Sets Data Structure in Python

What is a Set?

You've learned List, Tuple, and Dictionary. Set is the last data structure.

A set is a collection that has two special properties:

  • No duplicate values — every item is unique
  • No order — items have no index, no position


    my_set = {1, 2, 3, 4, 5}
    print(my_set)    # {1, 2, 3, 4, 5}

Looks similar to dictionary but no key-value pairs — just values.


The Killer Feature — No Duplicates


    numbers = {1, 2, 3, 2, 4, 1, 5, 3}
    print(numbers)    # {1, 2, 3, 4, 5} — duplicates automatically removed

This is the main reason sets exist.
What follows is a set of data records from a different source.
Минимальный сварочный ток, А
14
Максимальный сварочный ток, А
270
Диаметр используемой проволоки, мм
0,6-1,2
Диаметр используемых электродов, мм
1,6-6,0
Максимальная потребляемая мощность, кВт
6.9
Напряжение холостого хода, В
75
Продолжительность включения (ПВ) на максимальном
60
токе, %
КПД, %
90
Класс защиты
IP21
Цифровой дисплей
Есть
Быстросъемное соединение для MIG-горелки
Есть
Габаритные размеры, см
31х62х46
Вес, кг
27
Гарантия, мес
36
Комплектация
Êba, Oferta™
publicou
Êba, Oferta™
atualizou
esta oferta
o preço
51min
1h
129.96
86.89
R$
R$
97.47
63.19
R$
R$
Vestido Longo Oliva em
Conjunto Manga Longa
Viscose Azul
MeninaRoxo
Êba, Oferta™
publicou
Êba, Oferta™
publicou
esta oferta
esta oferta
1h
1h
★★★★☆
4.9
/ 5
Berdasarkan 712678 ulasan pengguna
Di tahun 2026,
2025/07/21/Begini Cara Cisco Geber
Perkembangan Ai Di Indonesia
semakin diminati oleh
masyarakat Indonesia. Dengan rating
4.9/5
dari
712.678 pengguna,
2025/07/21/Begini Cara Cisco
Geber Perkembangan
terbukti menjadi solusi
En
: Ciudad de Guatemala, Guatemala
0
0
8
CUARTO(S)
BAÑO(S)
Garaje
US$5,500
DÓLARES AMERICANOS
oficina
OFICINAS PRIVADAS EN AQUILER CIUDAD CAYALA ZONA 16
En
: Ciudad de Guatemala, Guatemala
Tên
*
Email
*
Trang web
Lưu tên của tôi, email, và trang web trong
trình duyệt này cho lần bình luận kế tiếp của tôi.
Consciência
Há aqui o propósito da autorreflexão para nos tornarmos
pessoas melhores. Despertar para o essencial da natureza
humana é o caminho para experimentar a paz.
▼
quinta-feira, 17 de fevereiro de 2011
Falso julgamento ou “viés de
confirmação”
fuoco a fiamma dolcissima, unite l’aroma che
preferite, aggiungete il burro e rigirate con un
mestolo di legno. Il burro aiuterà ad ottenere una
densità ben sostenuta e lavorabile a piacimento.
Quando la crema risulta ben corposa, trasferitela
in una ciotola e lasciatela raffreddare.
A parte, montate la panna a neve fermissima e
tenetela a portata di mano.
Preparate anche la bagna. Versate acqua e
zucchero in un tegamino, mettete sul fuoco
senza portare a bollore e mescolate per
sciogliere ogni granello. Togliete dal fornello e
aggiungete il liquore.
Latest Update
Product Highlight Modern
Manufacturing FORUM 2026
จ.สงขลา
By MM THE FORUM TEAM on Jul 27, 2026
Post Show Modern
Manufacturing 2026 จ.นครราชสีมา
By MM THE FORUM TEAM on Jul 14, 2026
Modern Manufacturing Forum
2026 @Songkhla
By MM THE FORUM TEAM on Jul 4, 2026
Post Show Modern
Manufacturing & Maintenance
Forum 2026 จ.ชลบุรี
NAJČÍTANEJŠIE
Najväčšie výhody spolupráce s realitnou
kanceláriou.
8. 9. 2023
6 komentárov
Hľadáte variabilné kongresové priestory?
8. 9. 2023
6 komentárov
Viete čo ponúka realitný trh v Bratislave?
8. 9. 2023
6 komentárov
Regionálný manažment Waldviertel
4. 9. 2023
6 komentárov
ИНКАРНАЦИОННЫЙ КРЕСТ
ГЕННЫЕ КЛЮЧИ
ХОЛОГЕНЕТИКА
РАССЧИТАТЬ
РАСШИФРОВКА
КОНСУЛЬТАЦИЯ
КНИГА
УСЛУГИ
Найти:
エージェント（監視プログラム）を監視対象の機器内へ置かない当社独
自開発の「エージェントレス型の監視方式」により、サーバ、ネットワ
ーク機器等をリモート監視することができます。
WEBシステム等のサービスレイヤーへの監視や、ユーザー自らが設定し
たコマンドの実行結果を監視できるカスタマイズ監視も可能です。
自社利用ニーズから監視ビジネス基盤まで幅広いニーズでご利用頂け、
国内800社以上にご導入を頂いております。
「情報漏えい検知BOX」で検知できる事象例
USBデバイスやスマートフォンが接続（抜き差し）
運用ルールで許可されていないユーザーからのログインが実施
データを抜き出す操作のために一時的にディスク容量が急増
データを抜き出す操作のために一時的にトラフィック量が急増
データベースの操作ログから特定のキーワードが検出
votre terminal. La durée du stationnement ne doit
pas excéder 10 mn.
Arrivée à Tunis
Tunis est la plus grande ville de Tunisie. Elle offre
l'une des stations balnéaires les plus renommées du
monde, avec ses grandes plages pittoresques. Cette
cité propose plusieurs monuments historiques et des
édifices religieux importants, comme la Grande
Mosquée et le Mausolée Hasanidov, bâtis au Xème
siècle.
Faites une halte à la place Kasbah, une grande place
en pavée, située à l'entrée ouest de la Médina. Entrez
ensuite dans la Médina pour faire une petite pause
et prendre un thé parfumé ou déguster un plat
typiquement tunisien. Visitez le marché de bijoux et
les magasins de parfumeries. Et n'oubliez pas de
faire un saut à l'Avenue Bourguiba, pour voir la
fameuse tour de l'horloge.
When you need unique values — use a set.


Creating a Set


    # Direct creation
    fruits = {"apple", "banana", "mango", "apple", "banana"}
    print(fruits)    # {'apple', 'banana', 'mango'} — duplicates gone

    # Convert list to set — very common use case
    marks_list = [85, 90, 85, 78, 90, 92, 78]
    marks_set = set(marks_list)
    print(marks_set)    # {85, 90, 78, 92} — unique marks only

    # Empty set — must use set(), not {}
    empty = set()       # correct
    empty = {}          # WRONG — this creates empty dictionary


No Index — Cannot Access by Position


    fruits = {"apple", "banana", "mango"}

    print(fruits[0])    # ERROR! sets don't support indexing

Sets have no order so there's no first or second item. You either loop through all items or check if something exists.


Checking Membership


    fruits = {"apple", "banana", "mango"}

    print("apple" in fruits)      # True
    print("grapes" in fruits)     # False

    if "mango" in fruits:
        print("Mango is available!")

Checking membership in a set is faster than in a list — especially with large data. This is one more reason to use sets when you only need to check existence.


Adding and Removing Items


    fruits = {"apple", "banana", "mango"}

    fruits.add("orange")          # add one item
    print(fruits)

    fruits.add("apple")           # adding duplicate — nothing happens
    print(fruits)                 # still same, no error

    fruits.remove("banana")       # remove — gives error if not found
    print(fruits)

    fruits.discard("grapes")      # remove — NO error if not found
    print(fruits)

Output:

{'apple', 'banana', 'mango', 'orange'}
{'apple', 'banana', 'mango', 'orange'}
{'apple', 'mango', 'orange'}
{'apple', 'mango', 'orange'}

Always prefer .discard() over .remove() unless you specifically want an error when item is missing.


Looping Through a Set


    fruits = {"apple", "banana", "mango"}

    for fruit in fruits:
        print(fruit)

Works same as list but order is not guaranteed — items may print in any order every time you run.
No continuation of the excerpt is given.